I like the point you are making, but 4 mil
per day would suggest maybe a little more availability. But as I have stated in another forum post,
all ammo manufacturers slowed down the production at the end of the year to limit what was in stock at the wharehouse so the tax man couldn't get them for more. That coupled with the election and the tragedy in Newtown, people panicked and bought everything they could find wondering if they would ever see it again which is why there is still limited availability. It will all be OK again soon

.
The bold, italic statement is where you and I disagree. Those are your words, not mine. I didn't put those words in your mouth.
The stuff I said about the workers is because I
know they are working OT making ammo. If the manufacturers slow down and the workers are still there on OT, then what else could they doing? You can't spend much time counting the ammo on bare shelves. That's why I said, tongue in cheek, that they must be playing cards. I never attributed those words to you.
Your statement that "Most manufacturing facilities go through this every year" may indeed be true when no shortages exist or when companies choose to keep inventory in stock so their end users don't see shortages.

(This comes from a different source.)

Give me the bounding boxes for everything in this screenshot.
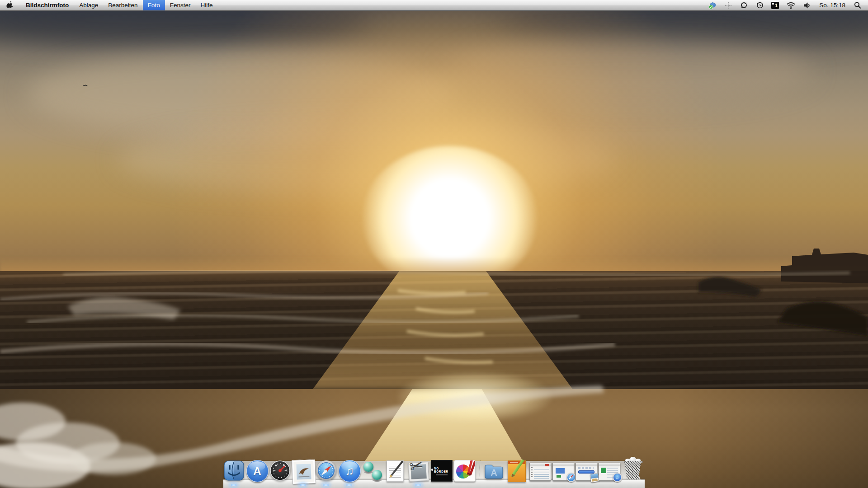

THAT ISN'T THE SITUATION RIGHT NOW in firearms related industries.
Your statement
"The manufacturer's don't make money from the retailers - so having the store shelves empty doesn't effect them. They make it and store it and distribute it when they please" is only partially true.. Somebody is buying the product so the manufacturers can make money.
Yup, most manufacturers don't sell directly to retailers, they typically go thru independent distributors (except the really big retailers like Cabelas, Walmart, BP, etc.) But, if the small retailers are buying from the distributors.... then why are their shelves bare?
"Make it and store it when they please" I have no clue what that means. The whole purpose of manufacturing something is to sell it as quickly as possible; storing inventory for any period of time costs money. Inventory should be turned often. That makes the shareholders/owners happiest.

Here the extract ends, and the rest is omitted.